Merge tag 'md/4.3' of git://neil.brown.name/md

Pull md updates from Neil Brown: - an assortment of little fixes, several for minor races only likely to be hit during testing - further cluster-md-raid1 development, not ready for real use yet. - new RAID6 syndrome code for ARM NEON - fix a race where a write can return before failure of one device is properly recorded in metadata, so an immediate crash might result in that write being lost. * tag 'md/4.3' of git://neil.brown.name/md: (33 commits) md/raid5: ensure device failure recorded before write request returns. md/raid5: use bio_list for the list of bios to return. md/raid10: ensure device failure recorded before write request returns. md/raid1: ensure device failure recorded before write request returns. md-cluster: remove inappropriate try_module_get from join() md: extend spinlock protection in register_md_cluster_operations md-cluster: Read the disk bitmap sb and check if it needs recovery md-cluster: only call complete(&cinfo->completion) when node join cluster md-cluster: add missed lockres_free md-cluster: remove the unused sb_lock md-cluster: init suspend_list and suspend_lock early in join md-cluster: add the error check if failed to get dlm lock md-cluster: init completion within lockres_init md-cluster: fix deadlock issue on message lock md-cluster: transfer the resync ownership to another node md-cluster: split recover_slot for future code reuse md-cluster: use %pU to print UUIDs md: setup safemode_timer before it's being used md/raid5: handle possible race as reshape completes. md: sync sync_completed has correct value as recovery finishes. ...

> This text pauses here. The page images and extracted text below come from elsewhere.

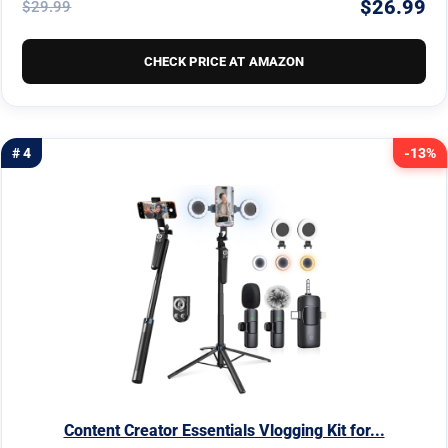
$26.99
$29.99
CHECK PRICE AT AMAZON
# 4
-13%
Content Creator Essentials Vlogging Kit for...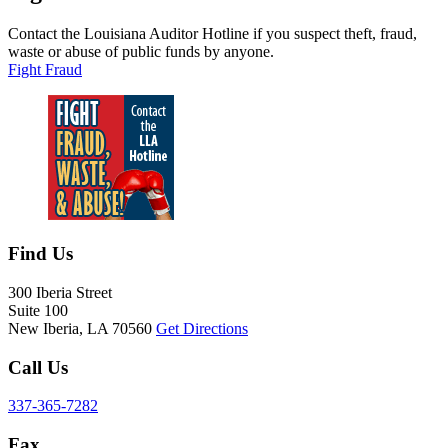
Contact the Louisiana Auditor Hotline if you suspect theft, fraud,
waste or abuse of public funds by anyone.
Fight Fraud
Contact Information
Find Us
300 Iberia Street
Suite 100
New Iberia, LA 70560
Get Directions
Call Us
337-365-7282
Fax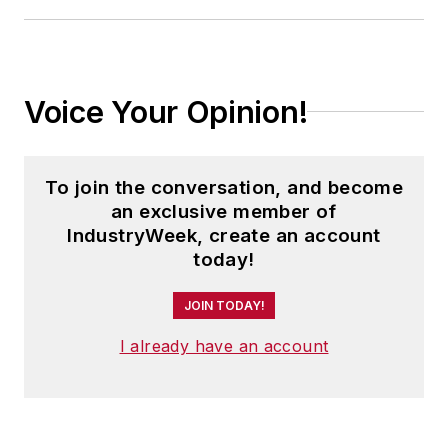
Voice Your Opinion!
To join the conversation, and become
an exclusive member of
IndustryWeek, create an account
today!
JOIN TODAY!
I already have an account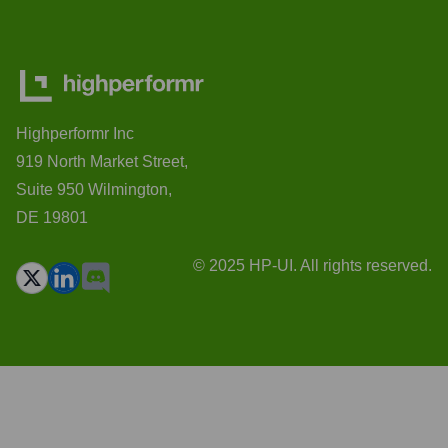
Highperformr Inc
919 North Market Street,
Suite 950 Wilmington,
DE 19801
© 2025 HP-UI. All rights reserved.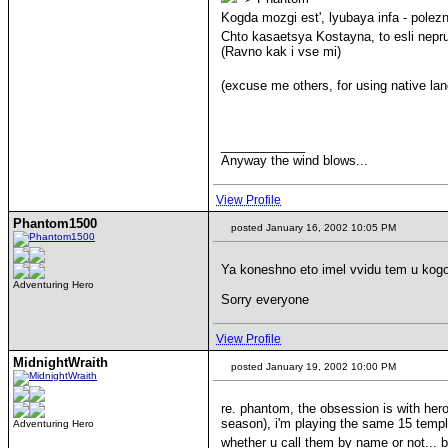
Kogda mozgi est', lyubaya infa - polez
Chto kasaetsya Kostayna, to esli nepru
(Ravno kak i vse mi)
(excuse me others, for using native l
____________
Anyway the wind blows...
View Profile
Phantom1500
posted January 16, 2002 10:05 PM
Ya koneshno eto imel vvidu tem u ko
Adventuring Hero
Sorry everyone
View Profile
MidnightWraith
posted January 19, 2002 10:00 PM
re. phantom, the obsession is with hero
season), i'm playing the same 15 templ
Adventuring Hero
whether u call them by name or not... b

author: Linus Torvalds <torvalds@linux-foundation.org> 2015-09-05 17:52:22 -0700
committer: Linus Torvalds <torvalds@linux-foundation.org> 2015-09-05 17:52:22 -0700
commit: 2a013e37ce691a7c072df27b35e9790fc8f5a82f (patch)
tree: 0d81e512ebb93484602a0802396ed7c1f465d3b4 /drivers/md/raid10.c
parent: 17447717a3266965e257d3eae79d89539ce3ec0a (diff)
parent: e89c6fdf9e0eb1b5a03574d4ca73e83eae8deb91 (diff)
1 files changed, 30 insertions, 3 deletions
diff --git a/drivers/md/raid10.c b/drivers/md/raid10.c
index b0fce2ebf7ad..0fc33eb88855 100644
--- a/drivers/md/raid10.c
+++ b/drivers/md/raid10.c
@@ -1589,6 +1589,7 @@ static void error(struct mddev *mddev, struct md_rdev *rdev)
 	set_bit(Blocked, &rdev->flags);
 	set_bit(Faulty, &rdev->flags);
 	set_bit(MD_CHANGE_DEVS, &mddev->flags);
+	set_bit(MD_CHANGE_PENDING, &mddev->flags);
 	spin_unlock_irqrestore(&conf->device_lock, flags);
 	printk(KERN_ALERT
 	       "md/raid10:%s: Disk failure on %s, disabling device.\n"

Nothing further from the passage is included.